*** Data for processing ***

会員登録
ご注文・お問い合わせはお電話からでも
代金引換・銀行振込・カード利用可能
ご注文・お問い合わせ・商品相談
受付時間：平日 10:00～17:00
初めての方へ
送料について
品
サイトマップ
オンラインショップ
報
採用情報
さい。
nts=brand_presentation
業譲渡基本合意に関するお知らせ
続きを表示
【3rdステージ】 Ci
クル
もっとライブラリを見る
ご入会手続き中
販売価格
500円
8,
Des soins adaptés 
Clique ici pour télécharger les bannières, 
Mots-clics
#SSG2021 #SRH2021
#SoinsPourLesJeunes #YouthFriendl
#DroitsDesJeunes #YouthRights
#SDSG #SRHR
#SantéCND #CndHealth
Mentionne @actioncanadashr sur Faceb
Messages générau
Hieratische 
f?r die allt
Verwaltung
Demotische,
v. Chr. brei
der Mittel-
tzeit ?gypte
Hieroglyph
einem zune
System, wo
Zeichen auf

*** End of Data for processing ***
*** Data for processing ***

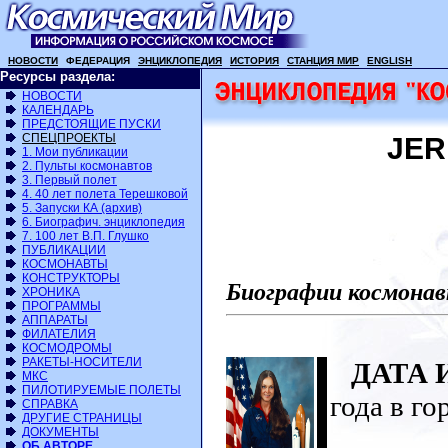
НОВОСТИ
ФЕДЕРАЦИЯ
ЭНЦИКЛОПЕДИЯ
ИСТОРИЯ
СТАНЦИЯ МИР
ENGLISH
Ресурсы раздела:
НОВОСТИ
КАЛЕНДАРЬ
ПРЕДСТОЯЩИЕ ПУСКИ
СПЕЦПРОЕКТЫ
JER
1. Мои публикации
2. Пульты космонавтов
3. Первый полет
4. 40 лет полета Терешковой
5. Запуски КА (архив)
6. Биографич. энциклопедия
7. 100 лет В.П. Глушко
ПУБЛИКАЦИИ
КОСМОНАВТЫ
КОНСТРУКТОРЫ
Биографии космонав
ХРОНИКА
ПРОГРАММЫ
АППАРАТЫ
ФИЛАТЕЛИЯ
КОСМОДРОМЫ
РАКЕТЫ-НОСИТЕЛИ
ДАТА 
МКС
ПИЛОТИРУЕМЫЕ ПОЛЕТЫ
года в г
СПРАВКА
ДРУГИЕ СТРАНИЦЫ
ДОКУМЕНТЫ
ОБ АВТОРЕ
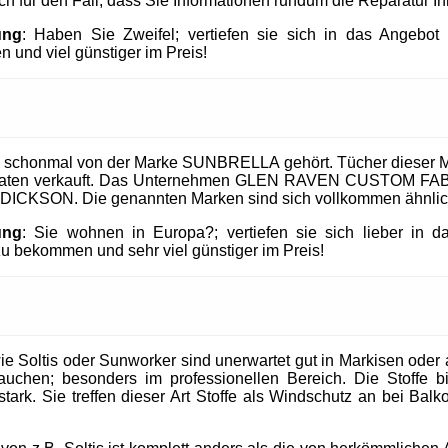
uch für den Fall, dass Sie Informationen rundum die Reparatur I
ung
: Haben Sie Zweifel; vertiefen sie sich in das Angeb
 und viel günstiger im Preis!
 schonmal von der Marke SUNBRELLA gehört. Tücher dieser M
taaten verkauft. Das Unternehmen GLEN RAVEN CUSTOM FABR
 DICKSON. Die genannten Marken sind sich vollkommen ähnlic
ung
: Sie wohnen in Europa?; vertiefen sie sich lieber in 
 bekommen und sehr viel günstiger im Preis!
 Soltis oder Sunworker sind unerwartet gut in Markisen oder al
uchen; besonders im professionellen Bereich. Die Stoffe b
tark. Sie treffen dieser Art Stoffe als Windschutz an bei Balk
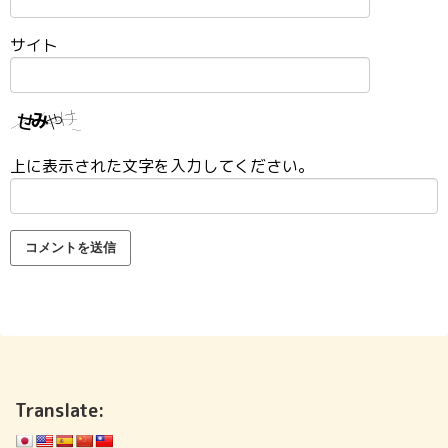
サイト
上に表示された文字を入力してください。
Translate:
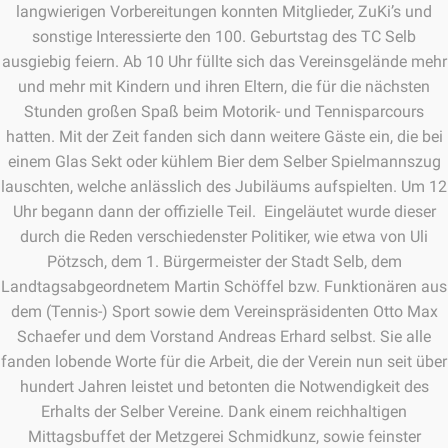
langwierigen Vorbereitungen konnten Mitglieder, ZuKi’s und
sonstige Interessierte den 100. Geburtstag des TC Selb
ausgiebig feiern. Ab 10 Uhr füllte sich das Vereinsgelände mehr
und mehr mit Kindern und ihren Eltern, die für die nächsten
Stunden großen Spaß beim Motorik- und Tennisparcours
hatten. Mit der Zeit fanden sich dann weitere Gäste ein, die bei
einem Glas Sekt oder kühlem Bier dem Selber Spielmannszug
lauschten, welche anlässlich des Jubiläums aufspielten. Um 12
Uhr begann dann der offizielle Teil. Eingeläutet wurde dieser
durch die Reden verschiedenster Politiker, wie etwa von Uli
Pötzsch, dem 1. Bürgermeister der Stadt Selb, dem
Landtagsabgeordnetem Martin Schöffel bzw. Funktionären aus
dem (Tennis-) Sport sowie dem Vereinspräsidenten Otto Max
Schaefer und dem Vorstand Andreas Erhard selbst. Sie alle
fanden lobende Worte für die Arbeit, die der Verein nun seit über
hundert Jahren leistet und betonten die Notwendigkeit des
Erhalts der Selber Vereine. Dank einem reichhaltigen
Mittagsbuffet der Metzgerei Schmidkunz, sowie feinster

*** End of Data for processing ***

-- What to produce --
Copy each line above containing the string "oder".

-- Response --
 Soltis oder Sunworker sind unerwartet gut in Markisen oder al
einem Glas Sekt oder kühlem Bier dem Selber Spielmannszug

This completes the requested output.